Screen shot attached.
Token - Expires In

Is it possible to extend this, if so how and where do we do that?

thank you

michaelderekjones · March 7, 2023, 1:55pm

That will be down to the API.

If it can be changed, it will be a server side configuration option in the API you are consuming.

However, you could potentially use the authorization helper in Postman to generate your token which has an option for auto renewing tokens.

aerospace-engineer-2 · March 7, 2023, 2:09pm

Thank you for the explanation, appreciated. We are in the process of trying the authorization at collection level, however for some reason the Auto-refresh token toggle button is greyed out.

Screen shot attached

Manually running the Get New Access Token works successfully.

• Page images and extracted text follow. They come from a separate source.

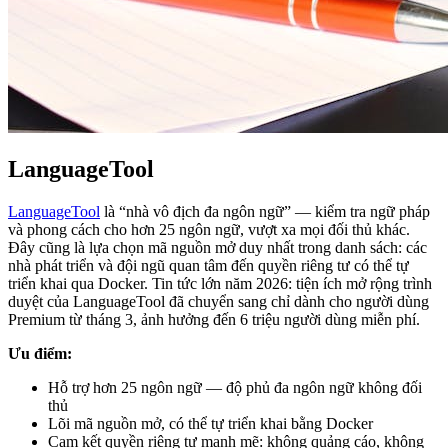
LanguageTool
LanguageTool
là “nhà vô địch đa ngôn ngữ” — kiểm tra ngữ pháp
và phong cách cho hơn 25 ngôn ngữ, vượt xa mọi đối thủ khác.
Đây cũng là lựa chọn mã nguồn mở duy nhất trong danh sách: các
nhà phát triển và đội ngũ quan tâm đến quyền riêng tư có thể tự
triển khai qua Docker. Tin tức lớn năm 2026: tiện ích mở rộng trình
duyệt của LanguageTool đã chuyển sang chỉ dành cho người dùng
Premium từ tháng 3, ảnh hưởng đến 6 triệu người dùng miễn phí.
Ưu điểm:
Hỗ trợ hơn 25 ngôn ngữ — độ phủ đa ngôn ngữ không đối
thủ
Lõi mã nguồn mở, có thể tự triển khai bằng Docker
Cam kết quyền riêng tư mạnh mẽ: không quảng cáo, không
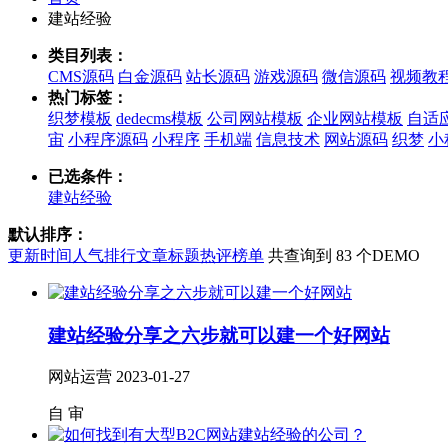
建站经验
类目列表：
CMS源码
白金源码
站长源码
游戏源码
微信源码
视频教
热门标签：
织梦模板
dedecms模板
公司网站模板
企业网站模板
自适
宙
小程序源码
小程序
手机端
信息技术
网站源码
织梦
小
已选条件：
建站经验
默认排序：
更新时间
人气排行
文章标题
热评榜单
共查询到 83 个DEMO
建站经验分享之六步就可以建一个好网站
网站运营
2023-01-27
自
审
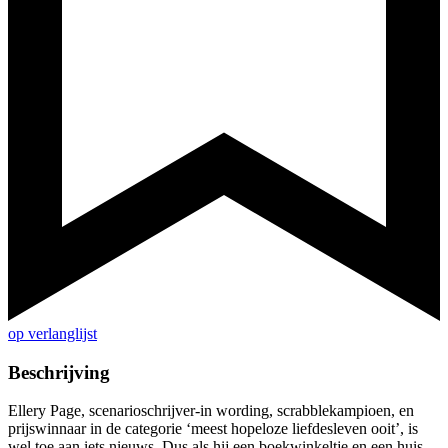
op verlanglijst
Beschrijving
Ellery Page, scenarioschrijver-in wording, scrabblekampioen, en
prijswinnaar in de categorie ‘meest hopeloze liefdesleven ooit’, is
wel toe aan iets nieuws. Dus als hij een boekwinkeltje en een huis –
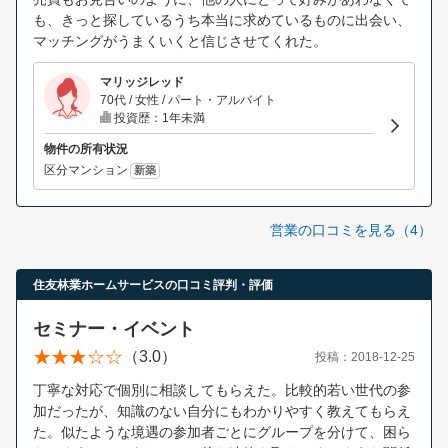
も、きっと探しているうち本当に求めているものに出会い、
マッチングがうまくいくと信じさせてくれた。
マリッジレッド
70代 / 女性 / パート・アルバイト
投資歴：1年未満
物件の所有状況
区分マンション
新築
営業の口コミを見る（4）
住友林業ホームサービスの口コミ評判・評価
セミナー・イベント
（3.0）
投稿：2018-12-25
丁寧な対応で個別に相談してもらえた。比較的若い世代の参
加だったが、知識のない自分にもわかりやすく教えてもらえ
た。似たような境遇の参加者ごとにグループを分けて、困ら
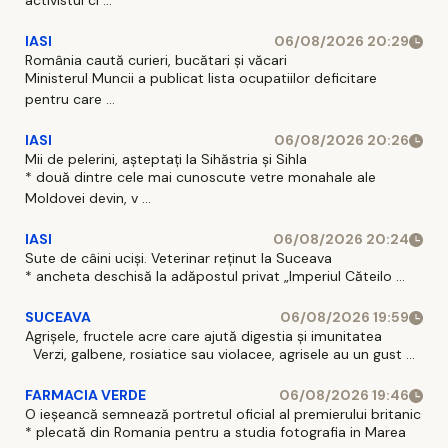
activistul ci ...
IASI
06/08/2026 20:29
România caută curieri, bucătari și văcari
Ministerul Muncii a publicat lista ocupatiilor deficitare
pentru care ...
IASI
06/08/2026 20:26
Mii de pelerini, așteptați la Sihăstria și Sihla
* două dintre cele mai cunoscute vetre monahale ale
Moldovei devin, v ...
IASI
06/08/2026 20:24
Sute de câini uciși. Veterinar reținut la Suceava
* ancheta deschisă la adăpostul privat „Imperiul Căteilo ...
SUCEAVA
06/08/2026 19:59
Agrișele, fructele acre care ajută digestia și imunitatea
Verzi, galbene, rosiatice sau violacee, agrisele au un gust ...
FARMACIA VERDE
06/08/2026 19:46
O ieșeancă semnează portretul oficial al premierului britanic
* plecată din Romania pentru a studia fotografia in Marea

We did watch the video explainer, the difference in our is the Grant Type is Client Credentials, as opposed to Authorisation Code as shown in video.

Thanks for reading, any suggestions most appreciated.

michaelderekjones · March 7, 2023, 2:15pm

I can’t answer that question as I don’t use this feature.

Hopefully someone else will be able to provide you details on why the option is greyed out.

Another option is to use a pre-request script, similar to the following.

Just change the body and grant type to fit your circumstance.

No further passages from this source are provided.